**WHAT TO WORK ON**.
Copy each line of the listing below where the word "value" turns up.

**PROVIDED MATERIAL**.
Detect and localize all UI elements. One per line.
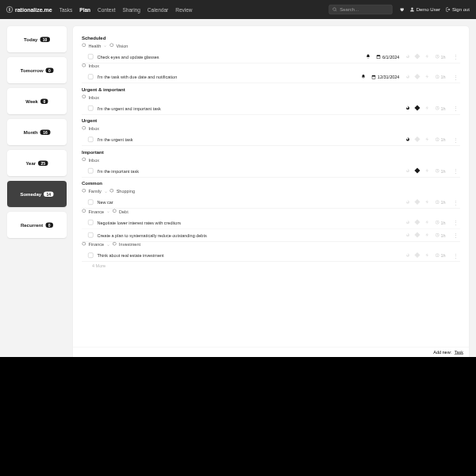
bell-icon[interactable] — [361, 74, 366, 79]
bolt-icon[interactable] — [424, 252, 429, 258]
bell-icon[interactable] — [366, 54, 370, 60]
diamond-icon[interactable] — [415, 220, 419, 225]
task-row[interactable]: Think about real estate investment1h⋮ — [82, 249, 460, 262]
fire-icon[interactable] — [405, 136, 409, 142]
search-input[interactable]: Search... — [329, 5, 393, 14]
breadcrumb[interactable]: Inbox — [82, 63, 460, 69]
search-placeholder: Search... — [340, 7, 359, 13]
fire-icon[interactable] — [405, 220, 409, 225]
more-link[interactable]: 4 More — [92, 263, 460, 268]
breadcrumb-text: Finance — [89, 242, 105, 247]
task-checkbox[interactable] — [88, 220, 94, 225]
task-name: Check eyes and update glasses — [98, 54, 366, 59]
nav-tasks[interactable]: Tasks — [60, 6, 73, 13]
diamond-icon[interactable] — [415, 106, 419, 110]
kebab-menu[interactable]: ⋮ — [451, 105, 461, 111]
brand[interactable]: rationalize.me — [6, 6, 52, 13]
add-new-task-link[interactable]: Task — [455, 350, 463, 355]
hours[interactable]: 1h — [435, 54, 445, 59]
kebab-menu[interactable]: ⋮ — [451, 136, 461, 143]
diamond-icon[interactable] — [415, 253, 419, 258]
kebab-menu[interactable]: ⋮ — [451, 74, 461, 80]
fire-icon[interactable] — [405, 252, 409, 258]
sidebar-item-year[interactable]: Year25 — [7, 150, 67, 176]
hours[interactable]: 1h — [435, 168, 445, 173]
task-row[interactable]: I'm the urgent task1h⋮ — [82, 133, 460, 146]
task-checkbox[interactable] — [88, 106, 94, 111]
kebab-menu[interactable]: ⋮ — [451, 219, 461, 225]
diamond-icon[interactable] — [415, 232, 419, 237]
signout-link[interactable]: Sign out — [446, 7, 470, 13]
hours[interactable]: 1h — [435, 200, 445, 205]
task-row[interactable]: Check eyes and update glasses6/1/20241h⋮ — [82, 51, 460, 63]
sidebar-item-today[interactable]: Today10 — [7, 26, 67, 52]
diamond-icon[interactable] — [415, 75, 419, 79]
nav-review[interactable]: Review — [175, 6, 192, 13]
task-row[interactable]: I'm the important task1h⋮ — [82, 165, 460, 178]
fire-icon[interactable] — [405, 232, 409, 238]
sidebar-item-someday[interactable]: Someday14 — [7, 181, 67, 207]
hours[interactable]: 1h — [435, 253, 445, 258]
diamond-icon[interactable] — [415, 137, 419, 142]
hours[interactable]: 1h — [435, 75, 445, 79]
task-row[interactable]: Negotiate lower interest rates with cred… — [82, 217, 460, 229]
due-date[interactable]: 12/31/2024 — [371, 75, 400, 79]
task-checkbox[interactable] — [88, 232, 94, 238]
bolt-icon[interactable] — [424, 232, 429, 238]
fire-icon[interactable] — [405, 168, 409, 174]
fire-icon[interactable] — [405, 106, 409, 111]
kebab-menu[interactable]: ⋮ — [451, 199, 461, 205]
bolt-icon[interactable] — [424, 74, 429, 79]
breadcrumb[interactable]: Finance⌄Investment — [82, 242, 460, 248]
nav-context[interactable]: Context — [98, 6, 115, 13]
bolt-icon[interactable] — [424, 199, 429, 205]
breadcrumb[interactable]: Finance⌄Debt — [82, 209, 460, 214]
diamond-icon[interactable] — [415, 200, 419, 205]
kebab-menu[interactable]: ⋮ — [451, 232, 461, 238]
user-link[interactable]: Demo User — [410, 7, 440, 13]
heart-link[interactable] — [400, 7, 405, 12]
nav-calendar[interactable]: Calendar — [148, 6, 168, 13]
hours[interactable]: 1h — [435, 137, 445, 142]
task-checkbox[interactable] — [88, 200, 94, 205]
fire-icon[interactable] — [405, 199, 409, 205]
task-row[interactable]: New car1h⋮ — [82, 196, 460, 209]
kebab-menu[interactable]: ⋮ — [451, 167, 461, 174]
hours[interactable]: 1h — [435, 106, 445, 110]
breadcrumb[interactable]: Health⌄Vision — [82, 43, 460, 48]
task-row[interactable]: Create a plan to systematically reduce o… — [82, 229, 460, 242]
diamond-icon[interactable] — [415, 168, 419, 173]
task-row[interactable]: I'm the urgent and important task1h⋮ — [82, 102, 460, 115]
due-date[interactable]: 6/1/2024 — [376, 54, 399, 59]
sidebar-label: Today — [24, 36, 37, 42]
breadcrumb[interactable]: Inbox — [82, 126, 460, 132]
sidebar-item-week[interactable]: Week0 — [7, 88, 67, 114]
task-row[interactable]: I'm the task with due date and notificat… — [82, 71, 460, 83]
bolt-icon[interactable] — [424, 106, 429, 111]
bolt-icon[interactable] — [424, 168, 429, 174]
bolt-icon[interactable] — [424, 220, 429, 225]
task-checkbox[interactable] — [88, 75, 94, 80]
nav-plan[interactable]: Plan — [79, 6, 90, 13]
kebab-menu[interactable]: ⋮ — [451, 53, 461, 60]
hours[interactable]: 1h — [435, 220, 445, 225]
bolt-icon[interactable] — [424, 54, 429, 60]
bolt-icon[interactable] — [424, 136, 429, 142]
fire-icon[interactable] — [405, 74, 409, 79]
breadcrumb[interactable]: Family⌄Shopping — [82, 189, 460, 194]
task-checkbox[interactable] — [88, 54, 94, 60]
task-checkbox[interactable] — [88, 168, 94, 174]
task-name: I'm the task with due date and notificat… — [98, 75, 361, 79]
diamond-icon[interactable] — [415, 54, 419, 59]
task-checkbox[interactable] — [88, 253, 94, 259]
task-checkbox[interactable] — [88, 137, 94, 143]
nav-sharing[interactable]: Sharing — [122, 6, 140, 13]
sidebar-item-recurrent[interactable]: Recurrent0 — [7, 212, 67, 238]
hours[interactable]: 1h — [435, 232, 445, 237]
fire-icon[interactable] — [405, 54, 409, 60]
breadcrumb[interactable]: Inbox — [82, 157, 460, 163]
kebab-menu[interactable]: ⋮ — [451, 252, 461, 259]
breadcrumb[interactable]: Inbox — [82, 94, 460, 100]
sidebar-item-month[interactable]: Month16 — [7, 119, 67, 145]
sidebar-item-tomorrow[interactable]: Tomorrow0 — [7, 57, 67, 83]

==

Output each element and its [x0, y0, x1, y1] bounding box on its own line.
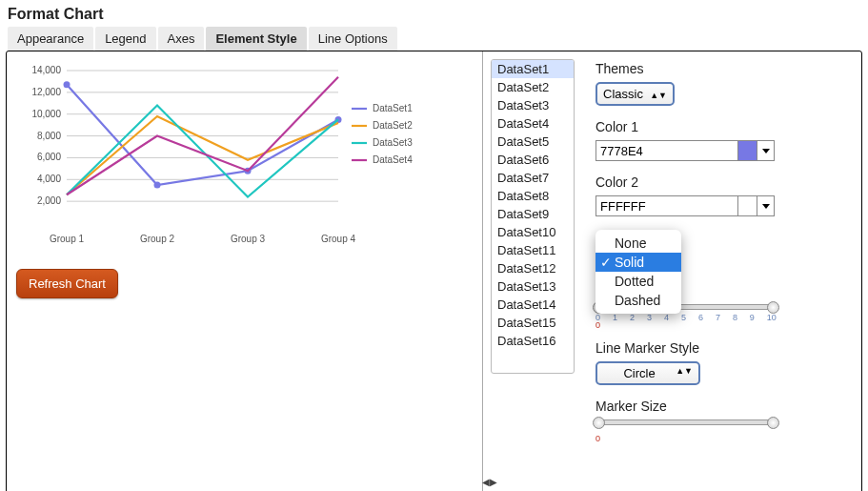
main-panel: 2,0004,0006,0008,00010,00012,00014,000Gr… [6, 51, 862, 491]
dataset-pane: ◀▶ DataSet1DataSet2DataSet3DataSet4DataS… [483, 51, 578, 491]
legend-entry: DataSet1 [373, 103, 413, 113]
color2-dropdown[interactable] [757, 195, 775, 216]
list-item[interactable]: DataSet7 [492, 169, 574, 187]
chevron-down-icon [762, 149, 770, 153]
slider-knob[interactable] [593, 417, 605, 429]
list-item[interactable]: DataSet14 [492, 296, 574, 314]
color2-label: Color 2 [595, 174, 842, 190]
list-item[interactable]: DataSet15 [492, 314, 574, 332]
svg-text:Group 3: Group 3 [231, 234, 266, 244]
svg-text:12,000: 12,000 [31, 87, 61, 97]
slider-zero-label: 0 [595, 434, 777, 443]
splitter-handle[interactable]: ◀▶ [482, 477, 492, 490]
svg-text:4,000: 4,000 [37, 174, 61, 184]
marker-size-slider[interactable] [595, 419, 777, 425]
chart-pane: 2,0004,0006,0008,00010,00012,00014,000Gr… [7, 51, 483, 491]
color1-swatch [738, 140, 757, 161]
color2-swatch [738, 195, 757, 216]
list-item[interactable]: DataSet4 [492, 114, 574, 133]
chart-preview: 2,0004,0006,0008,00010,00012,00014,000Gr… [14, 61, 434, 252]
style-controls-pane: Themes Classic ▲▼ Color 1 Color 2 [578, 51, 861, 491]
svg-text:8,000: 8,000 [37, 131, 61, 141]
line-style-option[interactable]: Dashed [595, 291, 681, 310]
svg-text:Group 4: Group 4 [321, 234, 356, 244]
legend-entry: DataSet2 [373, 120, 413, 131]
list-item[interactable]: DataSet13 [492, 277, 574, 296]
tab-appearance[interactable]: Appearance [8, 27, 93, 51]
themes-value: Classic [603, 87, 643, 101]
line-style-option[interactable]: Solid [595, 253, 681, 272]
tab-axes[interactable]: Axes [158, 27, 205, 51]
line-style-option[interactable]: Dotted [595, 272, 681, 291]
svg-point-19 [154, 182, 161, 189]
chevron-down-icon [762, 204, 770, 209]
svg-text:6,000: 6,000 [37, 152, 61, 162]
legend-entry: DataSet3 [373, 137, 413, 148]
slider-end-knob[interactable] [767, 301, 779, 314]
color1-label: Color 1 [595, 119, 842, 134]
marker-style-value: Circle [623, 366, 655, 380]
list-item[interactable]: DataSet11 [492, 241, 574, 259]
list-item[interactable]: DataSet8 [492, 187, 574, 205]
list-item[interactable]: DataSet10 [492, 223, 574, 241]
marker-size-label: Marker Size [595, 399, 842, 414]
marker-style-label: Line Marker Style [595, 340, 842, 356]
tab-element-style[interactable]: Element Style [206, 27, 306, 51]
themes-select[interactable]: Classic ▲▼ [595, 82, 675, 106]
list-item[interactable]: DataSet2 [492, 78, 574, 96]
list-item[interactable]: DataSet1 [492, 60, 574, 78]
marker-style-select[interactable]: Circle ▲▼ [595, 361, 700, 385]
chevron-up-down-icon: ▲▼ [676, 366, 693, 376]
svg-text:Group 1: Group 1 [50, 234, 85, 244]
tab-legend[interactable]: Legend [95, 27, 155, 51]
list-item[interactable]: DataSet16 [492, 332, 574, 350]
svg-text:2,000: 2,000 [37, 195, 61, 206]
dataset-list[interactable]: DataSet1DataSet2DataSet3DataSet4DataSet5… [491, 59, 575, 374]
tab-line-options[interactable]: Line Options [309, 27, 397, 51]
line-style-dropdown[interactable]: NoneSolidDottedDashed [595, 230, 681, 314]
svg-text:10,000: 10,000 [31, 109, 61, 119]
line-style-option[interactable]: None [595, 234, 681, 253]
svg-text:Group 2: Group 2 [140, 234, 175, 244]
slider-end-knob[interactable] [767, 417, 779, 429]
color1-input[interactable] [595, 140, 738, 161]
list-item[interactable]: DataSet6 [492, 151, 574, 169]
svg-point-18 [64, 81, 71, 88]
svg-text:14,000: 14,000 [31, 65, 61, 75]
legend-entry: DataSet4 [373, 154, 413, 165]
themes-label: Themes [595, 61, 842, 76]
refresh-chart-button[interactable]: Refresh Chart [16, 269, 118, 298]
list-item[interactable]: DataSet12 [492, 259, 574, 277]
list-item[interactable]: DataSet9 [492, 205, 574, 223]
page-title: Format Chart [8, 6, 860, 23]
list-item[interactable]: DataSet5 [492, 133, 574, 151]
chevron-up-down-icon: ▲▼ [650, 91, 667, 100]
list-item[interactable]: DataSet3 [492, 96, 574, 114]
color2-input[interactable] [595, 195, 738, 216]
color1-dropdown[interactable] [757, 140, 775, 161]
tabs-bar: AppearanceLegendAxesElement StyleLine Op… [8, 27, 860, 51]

**RESULT FOR THIS TASK**.
themes-value: Classic [603, 87, 643, 101]
marker-style-value: Circle [623, 366, 655, 380]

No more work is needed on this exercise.